Q #16: When I tell myself in meditation that I’m not a body and I’m free I feel peace of mind. But once I open my eyes, there it is — my body. This doesn’t upset me as much as it confuses me. When I look at myself I feel I’m beautiful, but I worry that I might be just feeding the ego again rather than appreciating what I have. It’s a puzzle. Any thoughts on this?

A: Although the Course tells us in many places that we are not a body (e.g., Lesson 199 and the following review lessons), it also recognizes that we have a strong investment in seeing ourselves as a body. Jesus observes, “Look at yourself and you will see a body….without a light it seems that it is gone. Yet you are reassured that it is there because you still can feel it with your hands and hear it move. Here is an image that you want to be yourself. It is the means to make your wish come true.” (T.24.VII.9:1,3,4,5,6 italics added).
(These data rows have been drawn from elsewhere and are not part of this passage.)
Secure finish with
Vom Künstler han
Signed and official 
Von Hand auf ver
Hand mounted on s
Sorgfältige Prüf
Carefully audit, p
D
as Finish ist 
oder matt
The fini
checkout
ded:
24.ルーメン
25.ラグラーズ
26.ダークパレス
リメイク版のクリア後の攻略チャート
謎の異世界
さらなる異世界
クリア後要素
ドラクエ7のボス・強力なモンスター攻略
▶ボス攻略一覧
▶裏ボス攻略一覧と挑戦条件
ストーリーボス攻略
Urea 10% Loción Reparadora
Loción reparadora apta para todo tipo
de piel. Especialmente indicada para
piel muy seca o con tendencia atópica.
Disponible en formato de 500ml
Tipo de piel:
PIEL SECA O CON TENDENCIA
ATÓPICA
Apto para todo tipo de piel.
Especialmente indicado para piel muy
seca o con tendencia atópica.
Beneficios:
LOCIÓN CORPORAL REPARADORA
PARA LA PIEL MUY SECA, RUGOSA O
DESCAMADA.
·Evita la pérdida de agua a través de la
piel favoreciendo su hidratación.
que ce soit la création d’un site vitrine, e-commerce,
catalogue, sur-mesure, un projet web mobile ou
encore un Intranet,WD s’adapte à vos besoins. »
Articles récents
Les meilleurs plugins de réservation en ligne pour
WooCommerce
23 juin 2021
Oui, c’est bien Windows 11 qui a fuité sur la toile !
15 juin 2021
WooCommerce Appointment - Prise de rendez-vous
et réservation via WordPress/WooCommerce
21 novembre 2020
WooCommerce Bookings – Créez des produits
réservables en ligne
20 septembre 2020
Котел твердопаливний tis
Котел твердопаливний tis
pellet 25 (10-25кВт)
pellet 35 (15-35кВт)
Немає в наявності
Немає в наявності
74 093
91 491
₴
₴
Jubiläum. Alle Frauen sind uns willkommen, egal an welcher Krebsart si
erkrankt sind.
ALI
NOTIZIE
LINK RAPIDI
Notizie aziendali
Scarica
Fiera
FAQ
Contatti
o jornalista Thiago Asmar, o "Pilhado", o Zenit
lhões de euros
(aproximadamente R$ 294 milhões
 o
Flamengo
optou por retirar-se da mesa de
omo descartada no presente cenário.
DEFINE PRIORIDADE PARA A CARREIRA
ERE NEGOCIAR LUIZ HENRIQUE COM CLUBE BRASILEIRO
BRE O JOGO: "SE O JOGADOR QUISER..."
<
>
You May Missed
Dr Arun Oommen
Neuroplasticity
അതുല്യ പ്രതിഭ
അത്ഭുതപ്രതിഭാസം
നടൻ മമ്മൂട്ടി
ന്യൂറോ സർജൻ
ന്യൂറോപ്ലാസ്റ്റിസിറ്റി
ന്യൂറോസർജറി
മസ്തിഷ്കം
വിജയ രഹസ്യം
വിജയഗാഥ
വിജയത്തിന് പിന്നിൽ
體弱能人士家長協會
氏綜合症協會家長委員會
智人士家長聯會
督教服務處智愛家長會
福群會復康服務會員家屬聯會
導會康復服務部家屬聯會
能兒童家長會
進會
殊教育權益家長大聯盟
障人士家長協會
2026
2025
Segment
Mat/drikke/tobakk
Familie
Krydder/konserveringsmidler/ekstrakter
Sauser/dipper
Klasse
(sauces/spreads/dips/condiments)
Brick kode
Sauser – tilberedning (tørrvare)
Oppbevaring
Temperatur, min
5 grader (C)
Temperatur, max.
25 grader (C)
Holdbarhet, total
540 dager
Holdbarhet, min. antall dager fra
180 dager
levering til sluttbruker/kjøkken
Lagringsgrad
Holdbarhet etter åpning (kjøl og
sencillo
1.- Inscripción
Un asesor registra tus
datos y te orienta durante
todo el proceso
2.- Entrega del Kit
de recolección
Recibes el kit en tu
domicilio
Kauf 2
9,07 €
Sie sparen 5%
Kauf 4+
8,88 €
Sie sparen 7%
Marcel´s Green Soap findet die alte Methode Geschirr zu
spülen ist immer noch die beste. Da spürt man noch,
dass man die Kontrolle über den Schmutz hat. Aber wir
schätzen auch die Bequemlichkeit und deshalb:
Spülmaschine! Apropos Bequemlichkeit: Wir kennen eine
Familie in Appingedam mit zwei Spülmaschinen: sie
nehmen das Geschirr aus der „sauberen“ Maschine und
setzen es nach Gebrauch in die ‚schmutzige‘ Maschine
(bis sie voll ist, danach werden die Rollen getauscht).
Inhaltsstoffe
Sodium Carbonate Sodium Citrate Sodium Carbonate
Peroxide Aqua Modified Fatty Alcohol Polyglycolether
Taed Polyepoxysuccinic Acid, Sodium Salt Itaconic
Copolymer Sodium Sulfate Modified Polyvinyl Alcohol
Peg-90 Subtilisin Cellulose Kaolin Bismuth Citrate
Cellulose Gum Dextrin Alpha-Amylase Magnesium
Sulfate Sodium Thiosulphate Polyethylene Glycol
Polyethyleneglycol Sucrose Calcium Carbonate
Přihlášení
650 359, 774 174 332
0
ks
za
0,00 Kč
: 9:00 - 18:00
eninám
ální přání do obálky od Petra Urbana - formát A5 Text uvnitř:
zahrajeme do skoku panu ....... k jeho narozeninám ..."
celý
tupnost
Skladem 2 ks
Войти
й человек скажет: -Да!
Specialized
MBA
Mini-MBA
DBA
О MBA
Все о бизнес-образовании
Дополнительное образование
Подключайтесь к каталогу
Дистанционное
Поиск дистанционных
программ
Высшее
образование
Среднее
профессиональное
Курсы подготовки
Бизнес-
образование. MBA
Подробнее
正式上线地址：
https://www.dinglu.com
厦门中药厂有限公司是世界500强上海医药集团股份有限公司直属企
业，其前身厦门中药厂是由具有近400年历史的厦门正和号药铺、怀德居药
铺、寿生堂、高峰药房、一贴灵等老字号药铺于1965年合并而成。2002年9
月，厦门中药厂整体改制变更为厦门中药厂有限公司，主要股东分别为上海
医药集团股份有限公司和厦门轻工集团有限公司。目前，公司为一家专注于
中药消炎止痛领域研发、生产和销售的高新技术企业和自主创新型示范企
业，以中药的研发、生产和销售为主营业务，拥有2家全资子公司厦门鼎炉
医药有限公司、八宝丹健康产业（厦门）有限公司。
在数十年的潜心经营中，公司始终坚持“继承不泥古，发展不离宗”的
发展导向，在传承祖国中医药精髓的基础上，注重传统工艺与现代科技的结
We may have brief experiences where we seem to transcend our bodily identification, as you describe, but we are not likely to maintain this for any length of time because we really don’t want to. Our “wish come true” is seeing ourselves as a separate, special, individual self and our body affirms that identity. The Course tells us that although we are the ones who have chosen and made this limited self as our identity (in fantasy but not in reality), we have not wanted to accept responsibility for that decision. And that is because buried deep in our unconscious is the (made- up) belief that we gained this separate self by attacking the Oneness of God and our true Identity as spirit, a horrendous sin of destruction and murder according to our ego. So once we seem to be bodies born to other bodies, our separate existence does not seem at all to be of our own making. Our parents made us. And we may even believe, much to our ego’s delight, that somehow God has been involved in this special “creation” of our individual self, as many religions teach.

So the Course’s goal, knowing how strongly identified we are with our body and how fearful we are of letting go of the protection we believe it affords us, is not to have us relinquish our bodily identification (that happens only at the very end). The Course is instructing us in how to give our body a purpose different from the ego’s original purpose of sin, guilt and fear. With the help of the Holy Spirit, the body becomes a vehicle for learning our lessons of forgiveness, in the context of our relationships with our brothers and sisters, also seen as bodies. And we will continue to see ourselves and everyone else as a body until the forgiveness process is complete and we no longer have any guilt in our mind that we need our body as a defense against.

And as to seeing yourself as beautiful, there is nothing wrong with that, so long as you realize that when the Course speaks of how beautiful we are (e.g., W.pII.313.2:2), it is not speaking of our physical body or our personality. It is referring to the reflected beauty of the Christ in all of us, a beauty which we all share equally as spirit.